**Supplied data**:
▼

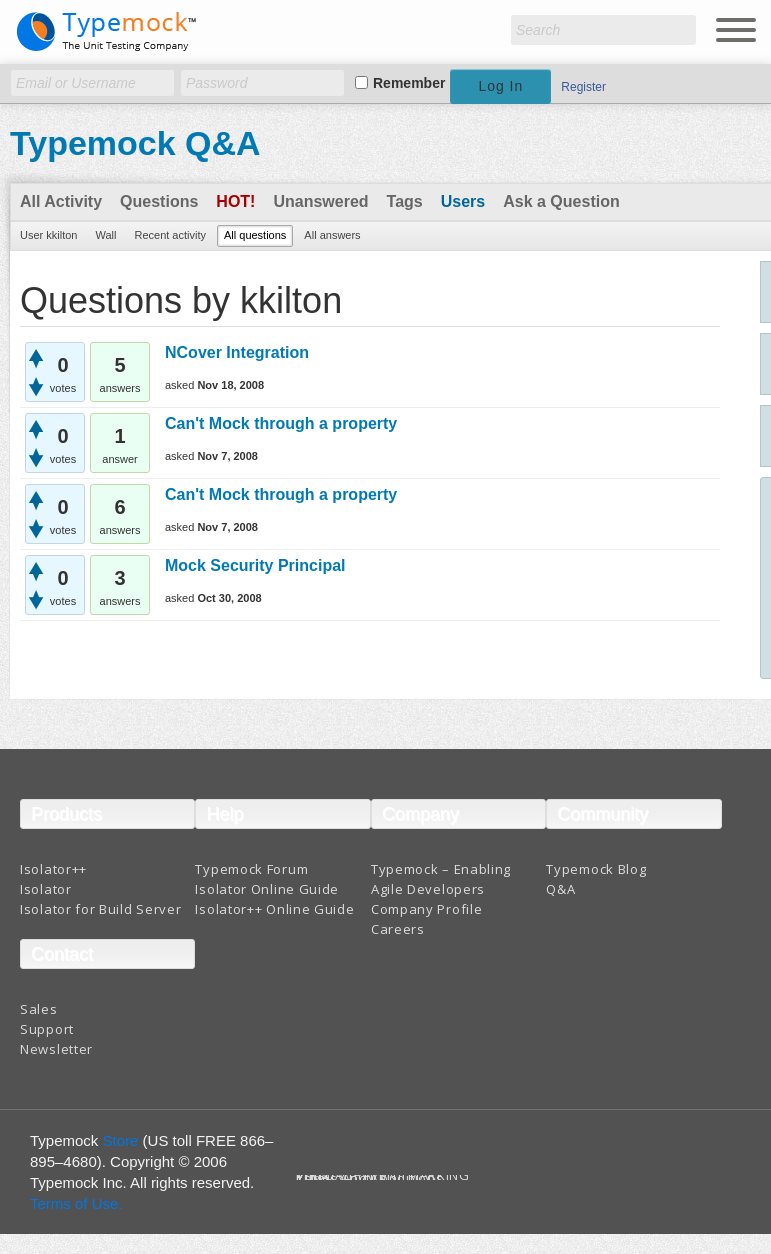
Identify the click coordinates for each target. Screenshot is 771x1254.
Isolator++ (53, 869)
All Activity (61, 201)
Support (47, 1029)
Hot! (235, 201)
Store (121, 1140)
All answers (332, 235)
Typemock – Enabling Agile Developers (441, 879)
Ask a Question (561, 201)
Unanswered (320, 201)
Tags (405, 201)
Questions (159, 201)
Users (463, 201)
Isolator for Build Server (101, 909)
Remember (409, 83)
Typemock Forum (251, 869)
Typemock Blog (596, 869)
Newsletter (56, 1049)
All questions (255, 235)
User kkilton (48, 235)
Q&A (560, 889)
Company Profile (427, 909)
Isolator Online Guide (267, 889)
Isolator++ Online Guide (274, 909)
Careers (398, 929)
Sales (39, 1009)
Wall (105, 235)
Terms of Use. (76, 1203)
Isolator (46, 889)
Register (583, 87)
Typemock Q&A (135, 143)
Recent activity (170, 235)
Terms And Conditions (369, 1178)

▲
▼

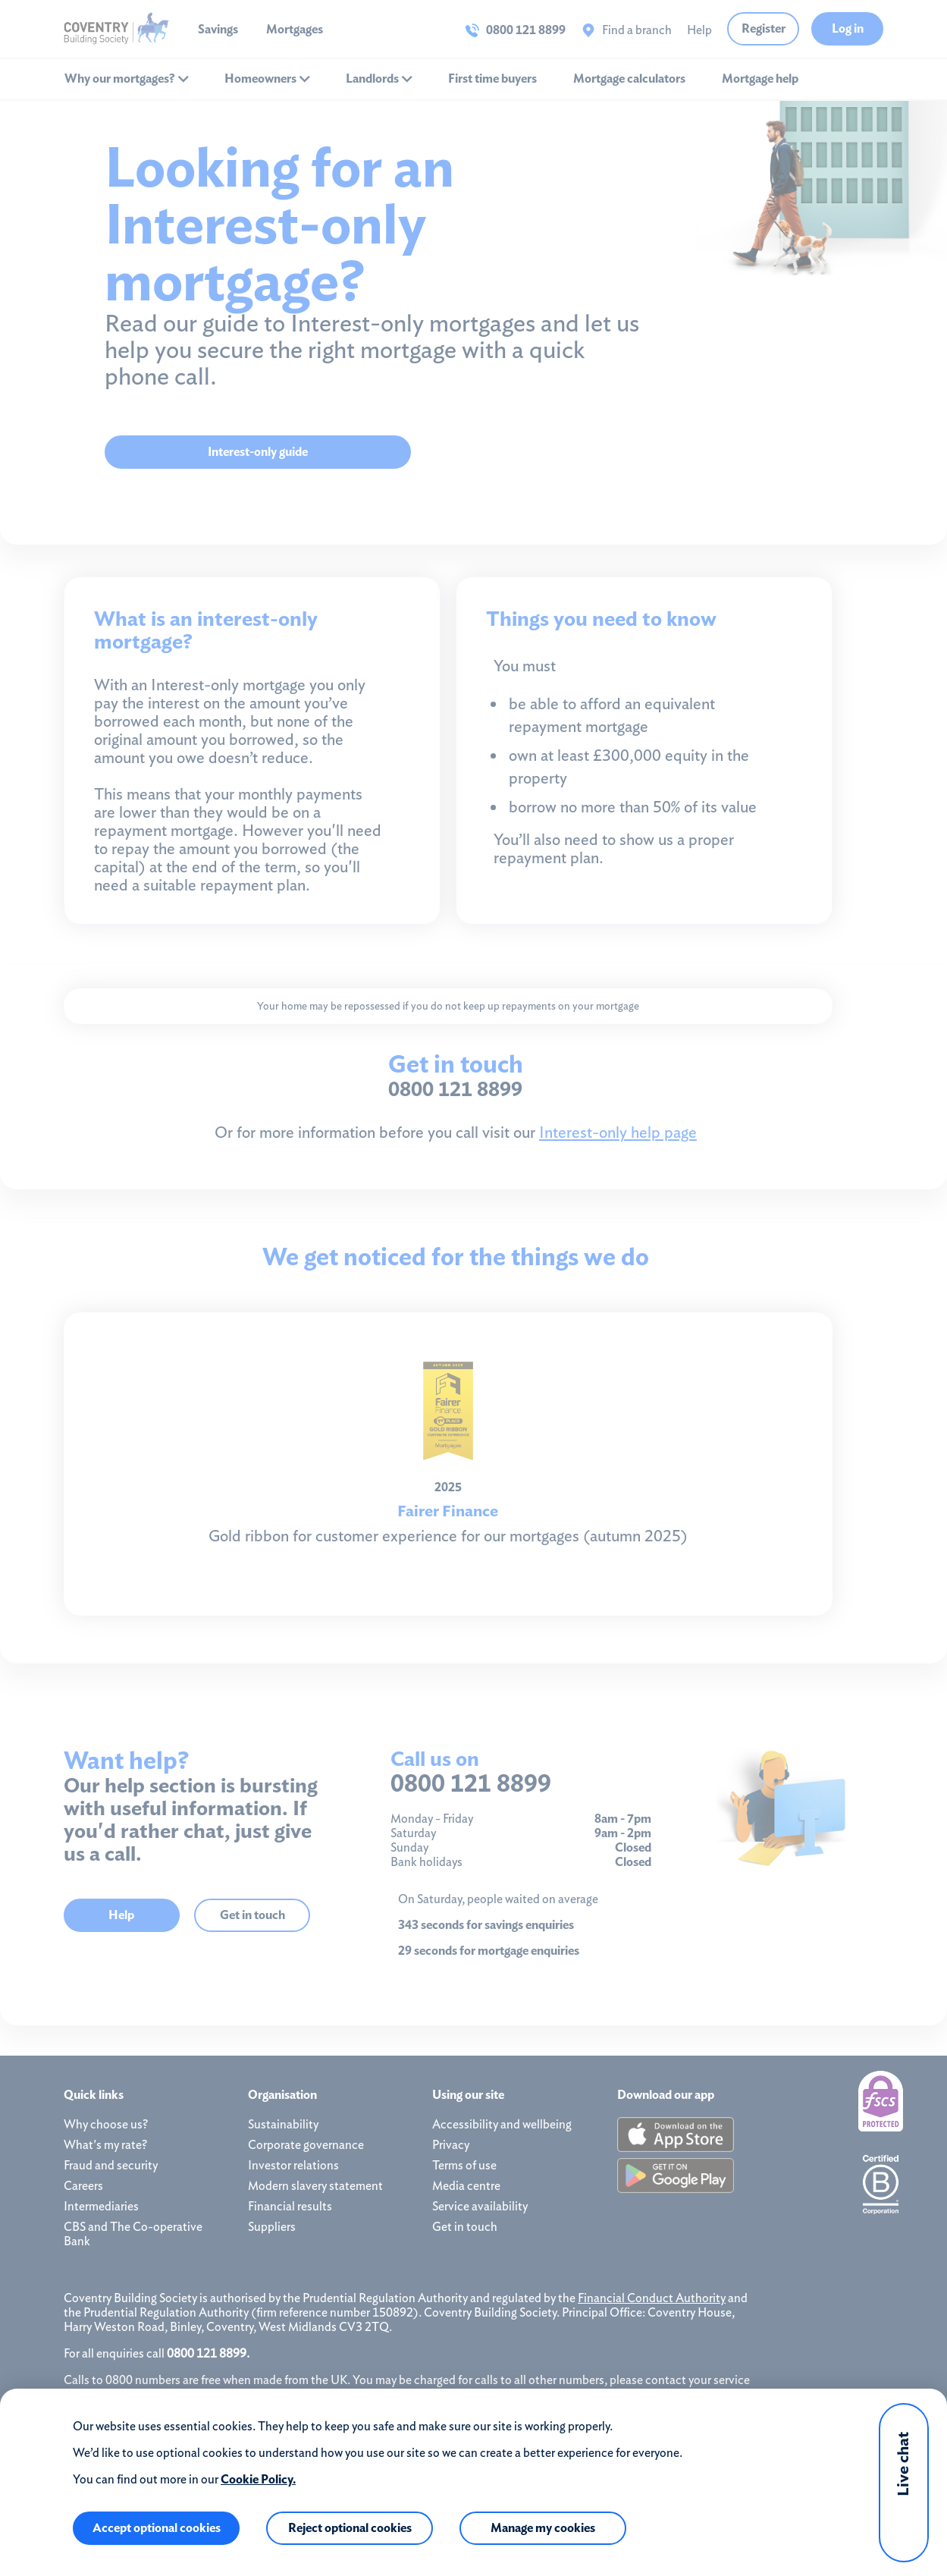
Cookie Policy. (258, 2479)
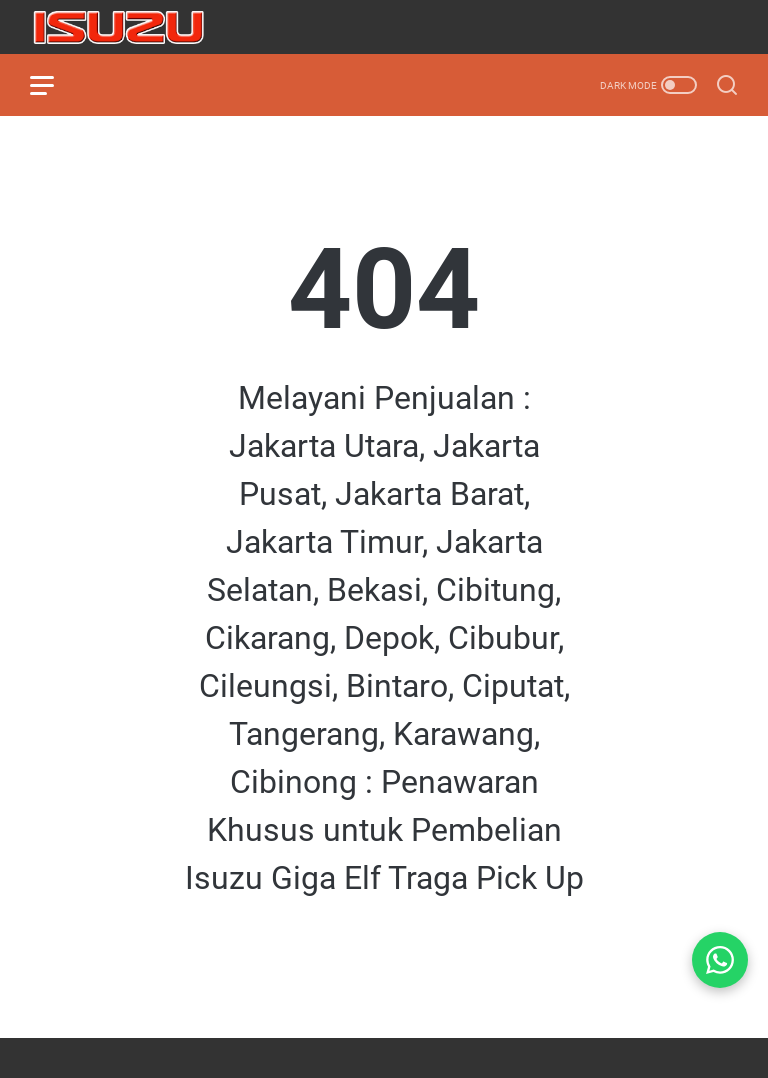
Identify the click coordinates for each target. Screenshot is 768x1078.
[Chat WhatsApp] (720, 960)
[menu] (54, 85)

▲

**Task objective**:
The listing above holds a line with "Isolator for Build Server (101, 909)" and a line with "Terms And Conditions (369, 1178)". Print the stretch from the first through the second, exactly and alone.

**Expected answer**:
Isolator for Build Server (101, 909)
Remember (409, 83)
Typemock Forum (251, 869)
Typemock Blog (596, 869)
Newsletter (56, 1049)
All questions (255, 235)
User kkilton (48, 235)
Q&A (560, 889)
Company Profile (427, 909)
Isolator Online Guide (267, 889)
Isolator++ Online Guide (274, 909)
Careers (398, 929)
Sales (39, 1009)
Wall (105, 235)
Terms of Use. (76, 1203)
Isolator (46, 889)
Register (583, 87)
Typemock Q&A (135, 143)
Recent activity (170, 235)
Terms And Conditions (369, 1178)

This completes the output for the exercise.